L’examen contradictoire de la situation fiscale personnelle (ou ESFP) est une procédure de contrôle par laquelle l’administration va vérifier la cohérence entre, d’une part, les revenus déclarés et d’autre part, la situation patrimoniale, la trésorerie et les éléments de train de vie du foyer fiscal.
La procédure doit durer au maximum un an. Elle aboutit, le cas échéant, à un redressement du revenu personnel du contribuable. Le revenu professionnel est exclu du champ d’application de la procédure dès lors qu’il peut faire l’objet d’une vérification de comptabilité.
C’est une procédure contradictoire, par laquelle l’administration a l’obligation d’engager un débat avec le contribuable concernant les points sur lesquels elle envisage une vérification.

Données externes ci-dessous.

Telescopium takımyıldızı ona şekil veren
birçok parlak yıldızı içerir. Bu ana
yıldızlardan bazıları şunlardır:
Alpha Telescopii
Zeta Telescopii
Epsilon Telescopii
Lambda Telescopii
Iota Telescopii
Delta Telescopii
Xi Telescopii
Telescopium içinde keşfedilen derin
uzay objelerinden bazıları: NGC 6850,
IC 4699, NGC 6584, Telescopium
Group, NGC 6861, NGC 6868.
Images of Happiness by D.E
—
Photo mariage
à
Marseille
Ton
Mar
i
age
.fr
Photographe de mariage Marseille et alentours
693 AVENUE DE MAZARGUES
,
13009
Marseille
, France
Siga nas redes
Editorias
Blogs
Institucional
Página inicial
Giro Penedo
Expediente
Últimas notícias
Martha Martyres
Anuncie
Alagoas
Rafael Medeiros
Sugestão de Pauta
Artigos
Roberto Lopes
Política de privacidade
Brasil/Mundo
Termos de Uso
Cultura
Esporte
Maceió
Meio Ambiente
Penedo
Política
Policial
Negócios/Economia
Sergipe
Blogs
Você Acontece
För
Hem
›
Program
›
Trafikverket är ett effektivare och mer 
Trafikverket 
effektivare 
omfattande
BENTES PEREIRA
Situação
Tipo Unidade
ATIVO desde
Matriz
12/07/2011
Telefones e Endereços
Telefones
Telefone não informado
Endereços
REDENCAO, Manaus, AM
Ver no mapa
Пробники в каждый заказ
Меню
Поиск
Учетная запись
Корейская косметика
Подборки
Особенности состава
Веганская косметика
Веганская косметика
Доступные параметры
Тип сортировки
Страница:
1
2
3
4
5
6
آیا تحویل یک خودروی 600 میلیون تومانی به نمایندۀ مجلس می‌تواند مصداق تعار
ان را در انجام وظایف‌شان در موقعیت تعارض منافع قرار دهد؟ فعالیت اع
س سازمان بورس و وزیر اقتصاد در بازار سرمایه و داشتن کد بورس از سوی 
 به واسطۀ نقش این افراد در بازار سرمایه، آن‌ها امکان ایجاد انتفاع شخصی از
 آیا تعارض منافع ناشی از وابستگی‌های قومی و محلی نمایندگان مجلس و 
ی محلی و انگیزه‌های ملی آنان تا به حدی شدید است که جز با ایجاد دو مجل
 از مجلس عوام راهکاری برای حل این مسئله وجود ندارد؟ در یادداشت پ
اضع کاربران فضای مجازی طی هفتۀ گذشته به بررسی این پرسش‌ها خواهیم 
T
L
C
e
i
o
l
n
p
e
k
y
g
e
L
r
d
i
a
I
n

Comme toute garantie offerte au contribuable, elle doit être à même de démontrer que toutes les formalités ont bien été respectées.
Dans les textes, l’ESFP est considéré comme non contraignant car aucune sanction ne peut être prononcée à l’encontre du contribuable en cas d’opposition.
Cependant, à partir du moment où l’administration interroge nos clients sur leur situation personnelle, il est difficile de ne pas considérer ces questions comme contraignantes.
Comment se déroule une procédure d’ESFP ?
Comment s’ouvre une procédure d’ESFP ?
L’article L. 47 du Livre des Procédures Fiscales (LPF) précise que la procédure s’ouvre obligatoirement par l’envoi d’un avis au foyer fiscal qui va être contrôlé.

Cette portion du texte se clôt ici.